Your instructions
Without including any images, output the listing below exactly.

Data

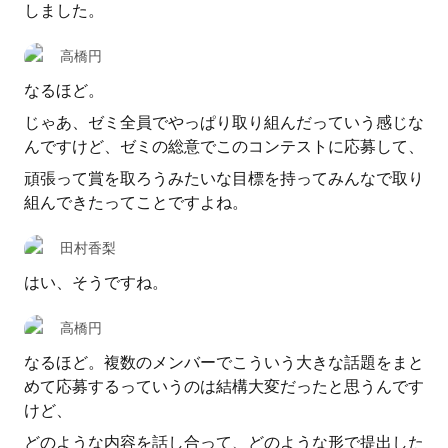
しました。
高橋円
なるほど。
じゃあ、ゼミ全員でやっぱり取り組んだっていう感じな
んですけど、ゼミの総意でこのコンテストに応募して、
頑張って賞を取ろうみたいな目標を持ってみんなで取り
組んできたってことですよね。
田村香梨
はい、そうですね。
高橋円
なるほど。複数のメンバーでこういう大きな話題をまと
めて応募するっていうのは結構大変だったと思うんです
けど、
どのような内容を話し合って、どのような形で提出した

Answer section
しました。
高橋円
なるほど。
じゃあ、ゼミ全員でやっぱり取り組んだっていう感じな
んですけど、ゼミの総意でこのコンテストに応募して、
頑張って賞を取ろうみたいな目標を持ってみんなで取り
組んできたってことですよね。
田村香梨
はい、そうですね。
高橋円
なるほど。複数のメンバーでこういう大きな話題をまと
めて応募するっていうのは結構大変だったと思うんです
けど、
どのような内容を話し合って、どのような形で提出した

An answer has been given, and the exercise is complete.